# arriba y abajo



## Gamen

¿Cómo digo en italiano "arriba y "abajo". Conozco varias formas y no sé si todas se usan en los mismos contextos.

(Proporciono el contexto)
*
En una casa*
*Ella está arriba, en la terraza y yo estoy abajo, en el sótano*.
Lei é *in alto/ lassú/sopra* in terrazzo ed io sono *in basso/ laggiú / in giú/ sotto/* in cantina

*
El libro está debajo de la cama.* (Il libro é sotto il letto)

*
En una página de libro, diario o Internet*.

*Ver el texto más abajo* (Vedere il testo piú *in fondo /in basso / laggiú/ in giu / piú sotto*)
*Ver el título más arriba* (Vedere il tittolo *piú sopra/ píú  in alto / lassú*)

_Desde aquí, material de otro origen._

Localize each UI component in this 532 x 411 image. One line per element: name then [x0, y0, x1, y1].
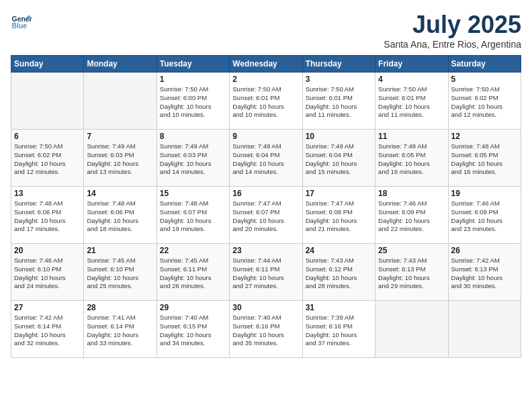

Es correcto el uso de las palabras que significan "arriba" y "abajo" en italiano?


----------



## oria

En una casa: "lei e' su", tambien "lei e' di su" (Norte de Italia) y "lei e' sopra" (no estoy segura que sea correcto, pero es muy comun al Sur), "in terrazza". Entonces "lei e' giu', "di giu'" y "sotto", "in cantina".
El texto seria "in alto" y "in basso" pero ya no estoy tan segura, aun que sea Italiana. Lo siento.


----------



## SãoEnrique

Ciao,

Tutte le forme dette sono permesse e giuste?


----------



## Gamen

Gracias Oria por tu respuesta!

Puede ser que se diga en italiano:
*Le é lassú, in terrazza / Lei é in su, in terrazza / lei é in alto, in terrazza.
Lei é laggiú in cantina / lei é in giú, in cantina / Lei é in basso, in cantina.
*
Y con respecto a la ubicación de un texto o fotografía: (pongo entre paréntesis las partículas que creo que pueden ir o no, que son opcionales)
*vedere foto (di) sopra / vedere foto (piú) in alto / vedere foto di su /vedere foto in su
Vedere foto (di) sotto / Vedere foto (piú) in fondo /vedere foto di giú /vedere foto in giú

Son todas correctas?*


----------



## ElFrikiChino

Gamen said:


> Gracias Oria por tu respuesta!
> 
> Puede ser que se diga en italiano:
> *Le é lassú *lassù sembra che lei sia in montagna e non in terrazza* , in terrazza / Lei é in su, in terrazza / lei é in alto, in terrazza / di sopra, in terrazza (el mejor), su in terrazza.
> Lei é laggiú *come sopra: laggiù in fondo alla valle * in cantina / lei é in** giú, in cantina / Lei é in basso, in cantina** /* *di sotto, in cantina* / *giù da basso (uso regionale)* *in cantina*
> 
> *Y con respecto a la ubicación de un texto o fotografía: (pongo entre paréntesis las partículas que creo que pueden ir o no, que son opcionales)
> vedere foto (di)** sopra / vedere foto (piú) in alto / vedere foto di su /vedere foto in su
> Vedere foto (di) sotto / Vedere foto (piú) in fondo - *in fondo è già al limite, non ci può essere un "più in fondo"* /vedere foto di giú /vedere foto in giú
> 
> Son todas correctas?*



Así las son.

EFC


----------



## Gamen

Perfetto. Molto chiaro.

A) Mi costa vedere la differenza tra "sopra" e "*di* sopra" / "sotto e "*di *sotto".
No so quando devo incluire la preposizione "di" in questi casi.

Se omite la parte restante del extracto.